Exercise goal: Beginning at whichever line contains "einer europäischen Frau", reproduce each line of the records below word for word, ending with the last, and add nothing.

(Records from a data collection)
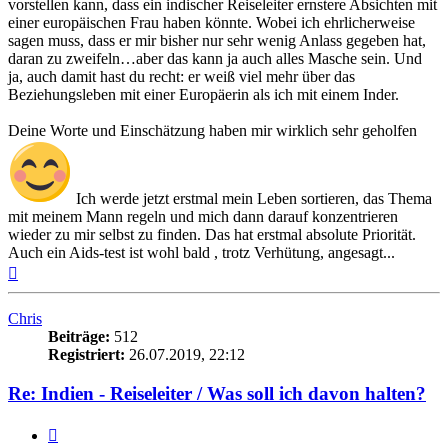
vorstellen kann, dass ein indischer Reiseleiter ernstere Absichten mit
einer europäischen Frau haben könnte. Wobei ich ehrlicherweise
sagen muss, dass er mir bisher nur sehr wenig Anlass gegeben hat,
daran zu zweifeln…aber das kann ja auch alles Masche sein. Und
ja, auch damit hast du recht: er weiß viel mehr über das
Beziehungsleben mit einer Europäerin als ich mit einem Inder.
Deine Worte und Einschätzung haben mir wirklich sehr geholfen
Ich werde jetzt erstmal mein Leben sortieren, das Thema
mit meinem Mann regeln und mich dann darauf konzentrieren
wieder zu mir selbst zu finden. Das hat erstmal absolute Priorität.
Auch ein Aids-test ist wohl bald , trotz Verhütung, angesagt...
Nach
oben
Chris
Beiträge:
512
Registriert:
26.07.2019, 22:12
Re: Indien - Reiseleiter / Was soll ich davon halten?
Zitieren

Answer below:
einer europäischen Frau haben könnte. Wobei ich ehrlicherweise
sagen muss, dass er mir bisher nur sehr wenig Anlass gegeben hat,
daran zu zweifeln…aber das kann ja auch alles Masche sein. Und
ja, auch damit hast du recht: er weiß viel mehr über das
Beziehungsleben mit einer Europäerin als ich mit einem Inder.
Deine Worte und Einschätzung haben mir wirklich sehr geholfen
Ich werde jetzt erstmal mein Leben sortieren, das Thema
mit meinem Mann regeln und mich dann darauf konzentrieren
wieder zu mir selbst zu finden. Das hat erstmal absolute Priorität.
Auch ein Aids-test ist wohl bald , trotz Verhütung, angesagt...
Nach
oben
Chris
Beiträge:
512
Registriert:
26.07.2019, 22:12
Re: Indien - Reiseleiter / Was soll ich davon halten?
Zitieren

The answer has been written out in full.